Corinne Melin is a doctor of aesthetics and art sciences at the University Paris 8. She is also an associate member of the Laboratoire du Geste run by Mélanie Perrier and Barbara Formis. She is particularly interested in the common ground shared by different disciplines. Her publications include Allan Kaprow, une traversée, in December 2014, Fragments pour Isidore Isou, artbook magazine edition, December 2017.

[1] « Les Lèvres nues, 1954-1958 », published by Allia, Paris, Nov. 1995.
[2]Les Lèvres nues n° 6, Brussels, 1955. Debord, « Introduction à une critique de la géographie urbaine »
[3] Les lèvres nues, n° 9, Brussels, 1956, Debord, « La théorie de la dérive ».
[4] Internationale Situationniste,  n° 2, 1958. Abdelhafid Khatib, « Essai de description psychogéographique des Halles » p. 13.
[5] Maps are a familiar means of expression of psychogeography and spearhead a dérive.
[6]  Ibid.

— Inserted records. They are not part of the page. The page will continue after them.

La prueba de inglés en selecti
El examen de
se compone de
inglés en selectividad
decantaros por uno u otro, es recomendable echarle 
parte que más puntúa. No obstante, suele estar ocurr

Les Lèvres nues n° 6…
[7] Debord’s essay « La théorie de la dérive » was republished in 1958 in issue 2 of International Situationist.
[8] François Ascher, Preface of the book De la sérendipité by P. van Andel & D Bourcier, 2009 in preparation for his death and published as a tribute in the proceeding of the conference, La sérendipité dans les sciences, les arts et la décision under the direction of Pek Van ANDEL and Danièle BOURCIER, 20-30 July 2009, Cerisy Cultural Centre, p.22.

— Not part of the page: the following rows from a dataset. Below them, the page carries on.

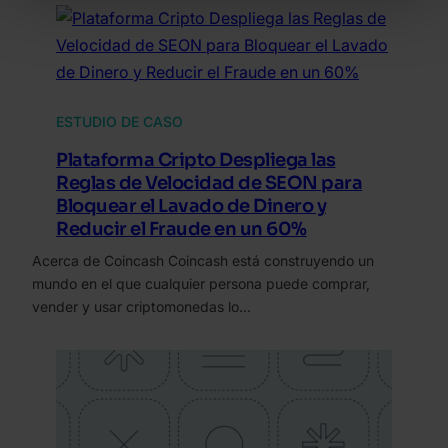
ESTUDIO DE CASO
Plataforma Cripto Despliega las
Reglas de Velocidad de SEON para
Bloquear el Lavado de Dinero y
Reducir el Fraude en un 60%
Acerca de Coincash Coincash está construyendo un
mundo en el que cualquier persona puede comprar,
vender y usar criptomonedas lo…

[9] Ibid., proceedings of symposium, La sérendipité dans les sciences, les arts et la décision …, introduction, p. 8-9
[10] Capitales de la modernité, Walter Benjamin et la ville under the direction of Philippe Simay, published by L’éclat, Paris, 2005. Régine Robin L’écriture flâneuse, p 40.
[11] Walter Benjamin, Paris capitale du XIXè siècle, published by Cerf, Paris, 1985, p 11-46.